As a remedy to the drawbacks faced by previously implemented systems and methods, the present invention discloses replacing the shading net of net houses 102 with a highly transparent insect net and then covering a maximum of 50% (or half) of the roof of the net house with solar panels 104, in order to achieve 50% shading.

The installed solar panels 104 are also connected directly to a plurality of LED fixtures (with matching specifications) installed in a vertical farming system—to achieve maximum electrical efficiency. The use of net houses in agriculture has many advantages, such as, but not limited to, being a passive system with no moving parts, minimum maintenance requirements, low construction and operation costs, and minimal energy requirements. Further, a net house or a shade house acts as a barrier against strong winds, while facilitating passive ventilation without the additional need of fans, and provides sufficient protection against foreign particles and possible damages from heavy rain and/or hailstorms. A net house also facilitates in diffusing incident sunlight, eliminates scorching effects, facilitates optimum photosynthesis (photosynthesis occurs as per the formula: CO₂+H₂O═CH₄+O₂) and stops majority of insect, while trapping humidity and providing a protective cover for the plants. With an additional misting provided in warmer periods such as the summer season, up to 7-8° Celsius of cooling effect may also be achieved with net houses. Another important advantage is the shading effect provided by net houses. Preferably, 50% shading nets are recommended in regions, which receive a high concentration of solar energy throughout the year.

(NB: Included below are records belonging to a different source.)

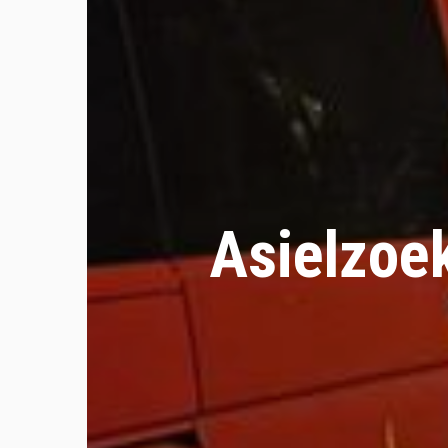
Asielzoe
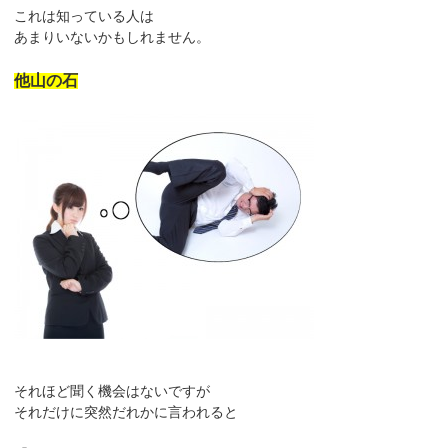
これは知っている人は
あまりいないかもしれません。
他山の石
それほど聞く機会はないですが
それだけに突然だれかに言われると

Thereby, it is an objective of the present invention is to enable solar energy production by installing solar panels 104 on the roofs of net houses 102, and supplying this produced energy as a source of energy for an indoor farming system 106. In accordance with the present invention, a plurality of solar panels 104 are installed either flat on the roof of the net house 102, or in an inclined or slanted position, so as to capture solar rays-irrespective of the time of the day, and irrespective of the season (summer or winter). Accordingly, direct and diffused solar rays are efficiently captured at all times. This is highly advantageous for cultivation of premium crops such as lettuces and tomatoes, round the year (which require a daily light integral or DLI value of 24-28 mol/m²/day).

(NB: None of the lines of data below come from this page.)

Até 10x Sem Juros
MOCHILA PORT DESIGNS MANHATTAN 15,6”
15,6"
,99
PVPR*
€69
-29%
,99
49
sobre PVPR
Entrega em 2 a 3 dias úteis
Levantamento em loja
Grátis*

FIG. 1 depicts a hybrid net house and indoor farming system (plant factory or farm) 100 in accordance with the present invention, implemented in Abu Dhabi. FIG. 2 further shows various perspective views (back elevation, front elevation, cross section) of a net house 102, in accordance with the present invention. Table 1 lists examples of various settings programmed for or done on a net house or its components such as an air conditioning system, an absorption module and an adsorption module, in accordance with the present invention.

TABLE 1
Net house
Temperature set point for fogging: 29° C.
Relative humidity set point: 75%
Min air temperature for fogging: 15° C.
Min fogging duration: 20 s
Max fogging duration: 30 s
Min pause between 2 fogging cycles: 300 s
Start fogging at 10:00 a.m
Stop fogging at 17:00 p.m

Table 2 displays the energy requirements for a hybrid net house-indoor farming system.

TABLE 2
	kWh/	for a single
	Per SqM	module 10240 m2	for 8 modules kWh
Electrical	485	4,966,400	39,731,200
Nutrient Solution	50	512,000	4,096,000
Sensible Cooling	200	2,048,000	16,384,000
Dehumidification	370	3,788,800	30,310,400
Total		11,315,200	90,521,600

Table 3 shows photovoltaic and thermal production capacity of a hybrid net house-indoor farming system.

TABLE 3
	Plant Factory	Net house	Total
Rooftop Area SqM	21,780	54,450
Yearly GHI	2,200	2,200
Photovoltaic Efficiency	21%	21%
Thermal Efficiency	66%	0%
Coverage	100%	85%
Photovoltaic	90%	90%
Conversion Efficiency
Photovoltaic Production	9,056,124	19,244,264	28,300,388
Thermal Conversion	70%	60%
Efficiency
Thermal Production	22,137,192	0	22,137,192

Table 4 displays the production capacity and productivity for leafy greens being grown in a hybrid net house-indoor farming system.

TABLE 4
	Plant Factory	Net house	Total
Farm Area SqM	81,960	43,560
Required Electricity	39,731,200	0
Available Electricity	28,300,388	0
Production Capacity Usage	71%	100%
Productivity g/SqM	350	220
Daily Production Kg	20,433	9,583	30,016
Yearly Production Kg	7,458,020	3,497,868	10,955,888

The solar panels 104 used on the net house roofs are photovoltaic/thermal cogeneration flat panels. Each of the said panels comprise layers of tempered glass, a photovoltaic (PV) module, a heat conducting sheet and pipe, in addition to an insulation layer and an alloy frame. In an embodiment of the present invention, the PV module (possessing a negative temperature effect) 104 in accordance with the present invention absorbs the heat energy generated on the panel, and increases overall power generation capacity of the panel. Simultaneously, a portion of the generated heat energy is transported via pipes and stored in tanks to produce hot water for the indoor farming system and the plurality of PV panels generate energy, in the form of electricity and solar heat, which are supplied to the indoor farming system. Advantages of the solar panels used on the net houses include enabling approximately 88% harvesting of solar energy, 22% of solar electricity and 66% of solar heat. Further, the said panels increase PV efficiency by cooling the panel. Other perks include 25-30 years' service life, minimal maintenance requirements and being extremely inexpensive to operate.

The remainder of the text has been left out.